Other than its duties in case of a default, a trustee is not obligated to exercise any of the rights or powers that it will have under the Indenture at the request or direction of any holders, unless the holders offer the trustee reasonable security or indemnity. If they provide this reasonable security or indemnity, the holders of a majority in aggregate principal amount of any series of Debt Securities may, subject to certain limitations, direct the time, method and place of conducting any proceeding for any remedy available to a trustee, or exercising any trust or power conferred upon a trustee, for any series of Debt Securities.

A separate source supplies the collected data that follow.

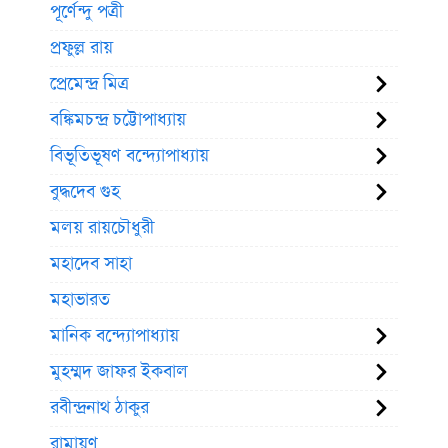
পূর্ণেন্দু পত্রী
প্রফুল্ল রায়
প্রেমেন্দ্র মিত্র
বঙ্কিমচন্দ্র চট্টোপাধ্যায়
বিভূতিভূষণ বন্দ্যোপাধ্যায়
বুদ্ধদেব গুহ
মলয় রায়চৌধুরী
মহাদেব সাহা
মহাভারত
মানিক বন্দ্যোপাধ্যায়
মুহম্মদ জাফর ইকবাল
রবীন্দ্রনাথ ঠাকুর
রামায়ণ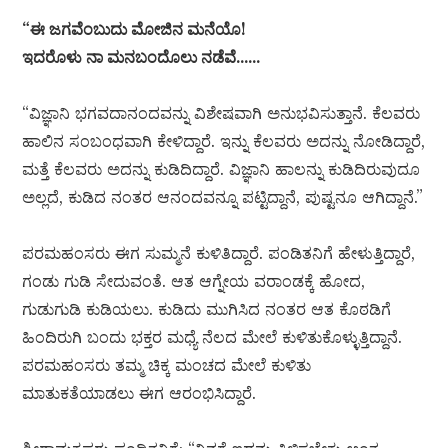
“ಈ ಜಗವೆಂಬುದು ಮೋಜಿನ ಮನೆಯೊ!
ಇದರೊಳು ನಾ ಮನಬಂದೊಲು ನಡೆವೆ……
“ವಿಜ್ಞಾನಿ ಭಗವದಾನಂದವನ್ನು ವಿಶೇಷವಾಗಿ ಅನುಭವಿಸುತ್ತಾನೆ. ಕೆಲವರು
ಹಾಲಿನ ಸಂಬಂಧವಾಗಿ ಕೇಳಿದ್ದಾರೆ. ಇನ್ನು ಕೆಲವರು ಅದನ್ನು ನೋಡಿದ್ದಾರೆ,
ಮತ್ತೆ ಕೆಲವರು ಅದನ್ನು ಕುಡಿದಿದ್ದಾರೆ. ವಿಜ್ಞಾನಿ ಹಾಲನ್ನು ಕುಡಿದಿರುವುದೂ
ಅಲ್ಲದೆ, ಕುಡಿದ ನಂತರ ಆನಂದವನ್ನೂ ಪಟ್ಟಿದ್ದಾನೆ, ಪುಷ್ಟನೂ ಆಗಿದ್ದಾನೆ.”
ಪರಮಹಂಸರು ಈಗ ಸುಮ್ಮನೆ ಕುಳಿತಿದ್ದಾರೆ. ಪಂಡಿತನಿಗೆ ಹೇಳುತ್ತಿದ್ದಾರೆ,
ಗಂಡು ಗುಡಿ ಸೇದುವಂತೆ. ಆತ ಆಗ್ನೇಯ ವರಾಂಡಕ್ಕೆ ಹೋದ,
ಗುಡುಗುಡಿ ಕುಡಿಯಲು. ಕುಡಿದು ಮುಗಿಸಿದ ನಂತರ ಆತ ಕೊಠಡಿಗೆ
ಹಿಂದಿರುಗಿ ಬಂದು ಭಕ್ತರ ಮಧ್ಯೆ ನೆಲದ ಮೇಲೆ ಕುಳಿತುಕೊಳ್ಳುತ್ತಿದ್ದಾನೆ.
ಪರಮಹಂಸರು ತಮ್ಮ ಚಿಕ್ಕ ಮಂಚದ ಮೇಲೆ ಕುಳಿತು
ಮಾತುಕತೆಯಾಡಲು ಈಗ ಆರಂಭಿಸಿದ್ದಾರೆ.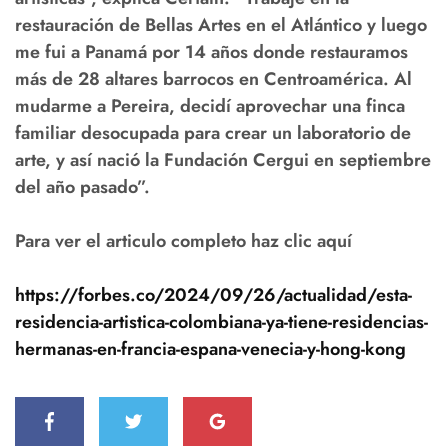
restauración de Bellas Artes en el Atlántico y luego
me fui a Panamá por 14 años donde restauramos
más de 28 altares barrocos en Centroamérica. Al
mudarme a Pereira, decidí aprovechar una finca
familiar desocupada para crear un laboratorio de
arte, y así nació la Fundación Cergui en septiembre
del año pasado”.
Para ver el articulo completo haz clic aquí
https://forbes.co/2024/09/26/actualidad/esta-
residencia-artistica-colombiana-ya-tiene-residencias-
hermanas-en-francia-espana-venecia-y-hong-kong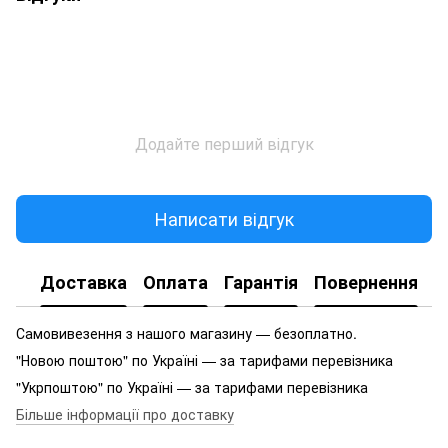
Додайте перший відгук
Написати відгук
Доставка
Оплата
Гарантія
Повернення
Самовивезення з нашого магазину — безоплатно.
"Новою поштою" по Україні — за тарифами перевізника
"Укрпоштою" по Україні — за тарифами перевізника
Більше інформації про доставку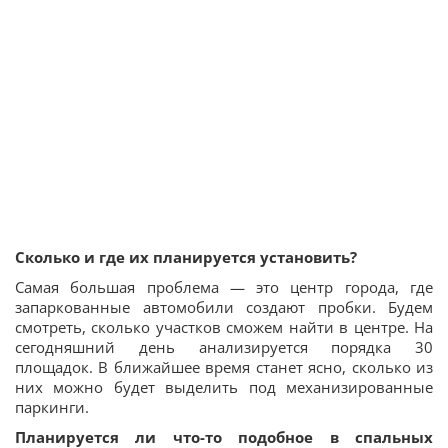
Сколько и где их планируется установить?
Самая большая проблема — это центр города, где
запаркованные автомобили создают пробки. Будем
смотреть, сколько участков сможем найти в центре. На
сегодняшний день анализируется порядка 30
площадок. В ближайшее время станет ясно, сколько из
них можно будет выделить под механизированные
паркинги.
Планируется ли что-то подобное в спальных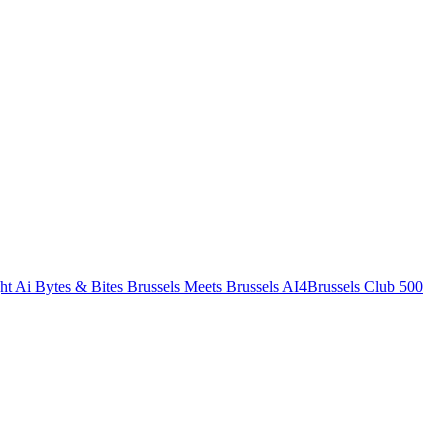
ht
Ai Bytes & Bites
Brussels Meets Brussels
AI4Brussels
Club 500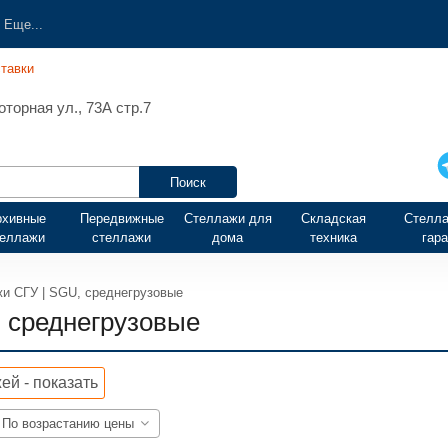
Еще...
тавки
торная ул., 73А стр.7
рхивные
Передвижные
Стеллажи для
Складская
Стелла
теллажи
стеллажи
дома
техника
гар
и СГУ | SGU, среднегрузовые
 среднегрузовые
ей - показать
По возрастанию цены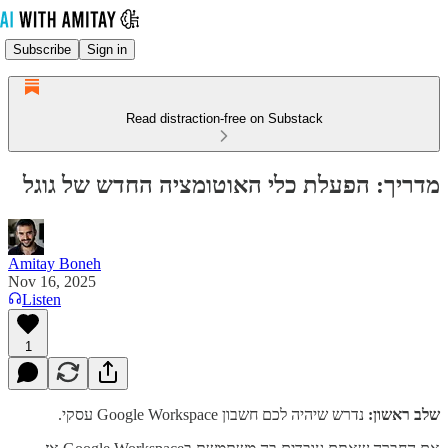
Subscribe
Sign in
Read distraction-free on Substack
מדריך: הפעלת כלי האוטומציה החדש של גוגל
Amitay Boneh
Nov 16, 2025
Listen
1
שלב ראשון:
נדרש שיהיה לכם חשבון Google Workspace עסקי.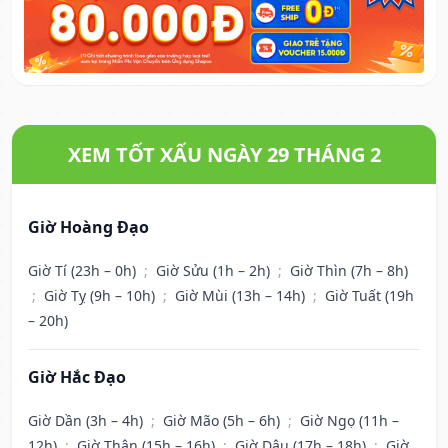
XEM TỐT XẤU NGÀY 29 THÁNG 2
Giờ Hoàng Đạo
Giờ Tí (23h – 0h)
;
Giờ Sửu (1h – 2h)
;
Giờ Thìn (7h – 8h)
;
Giờ Tỵ (9h – 10h)
;
Giờ Mùi (13h – 14h)
;
Giờ Tuất (19h
– 20h)
Giờ Hắc Đạo
Giờ Dần (3h – 4h)
;
Giờ Mão (5h – 6h)
;
Giờ Ngọ (11h –
12h)
;
Giờ Thân (15h – 16h)
;
Giờ Dậu (17h – 18h)
;
Giờ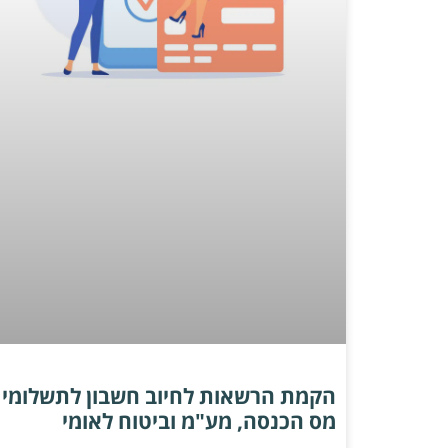
הקמת הרשאות לחיוב חשבון לתשלומי
מס הכנסה, מע"מ וביטוח לאומי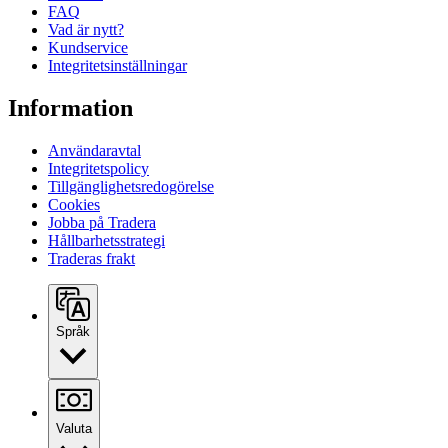
FAQ
Vad är nytt?
Kundservice
Integritetsinställningar
Information
Användaravtal
Integritetspolicy
Tillgänglighetsredogörelse
Cookies
Jobba på Tradera
Hållbarhetsstrategi
Traderas frakt
Språk
Valuta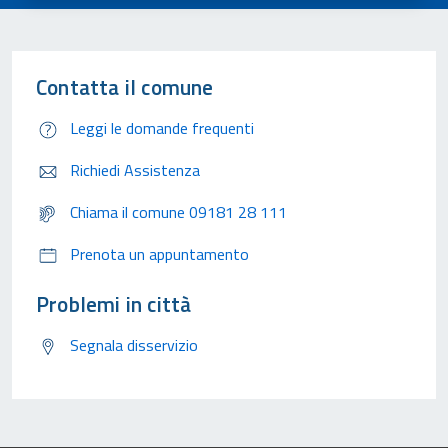
Contatta il comune
Leggi le domande frequenti
Richiedi Assistenza
Chiama il comune 09181 28 111
Prenota un appuntamento
Problemi in città
Segnala disservizio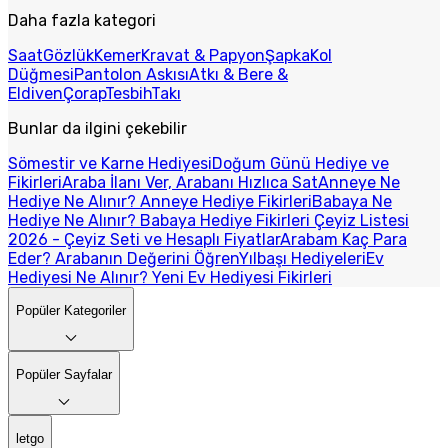
Daha fazla kategori
Saat
Gözlük
Kemer
Kravat & Papyon
Şapka
Kol
Düğmesi
Pantolon Askısı
Atkı & Bere &
Eldiven
Çorap
Tesbih
Takı
Bunlar da ilgini çekebilir
Sömestir ve Karne Hediyesi
Doğum Günü Hediye ve
Fikirleri
Araba İlanı Ver, Arabanı Hızlıca Sat
Anneye Ne
Hediye Ne Alınır? Anneye Hediye Fikirleri
Babaya Ne
Hediye Ne Alınır? Babaya Hediye Fikirleri
Çeyiz Listesi
2026 - Çeyiz Seti ve Hesaplı Fiyatlar
Arabam Kaç Para
Eder? Arabanın Değerini Öğren
Yılbaşı Hediyeleri
Ev
Hediyesi Ne Alınır? Yeni Ev Hediyesi Fikirleri
Popüler Kategoriler
Popüler Sayfalar
letgo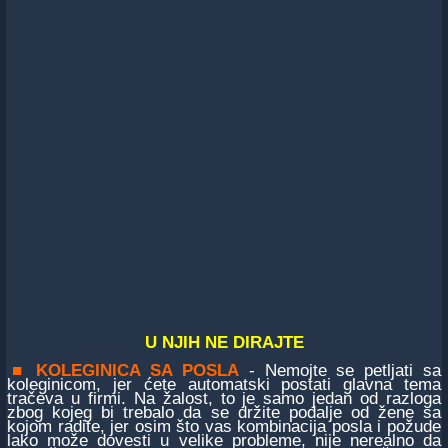
U NJIH NE DIRAJTE
■
KOLEGINICA SA POSLA
- Nemojte se petljati sa
koleginicom, jer ćete automatski postati glavna tema
tračeva u firmi. Na žalost, to je samo jedan od razloga
zbog kojeg bi trebalo da se držite podalje od žene sa
kojom radite, jer osim što vas kombinacija posla i požude
lako može dovesti u velike probleme, nije nerealno da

The Company will be required to furnish to the trustees a statement annually as to its compliance with all conditions and covenants under the Indenture and, if the Company is not in compliance, the Company must specify any defaults. The Company will also be required to notify the trustees as soon as practicable upon becoming aware of any event of default.
No holder of a Debt Security of any series will have any right to institute any proceeding with respect to the Indenture, or for the appointment of a receiver or a trustee, or for any other remedy, unless:
    the holder has previously given to the trustees written notice of a continuing event of default with respect to the Debt Securities of the affected series;
 
    the holders of at least 25% in principal amount of the outstanding Debt Securities of the series affected by an event of default have made a written request, and the holders have offered reasonable indemnity, to the trustees to institute a proceeding as trustees; and
 
    the trustees have failed to institute a proceeding, and have not received from the holders of a majority in aggregate principal amount of the outstanding Debt Securities of the series affected by an event of default a direction inconsistent with the request, within 60 days after receipt of the holders’ notice, request and offer of indemnity.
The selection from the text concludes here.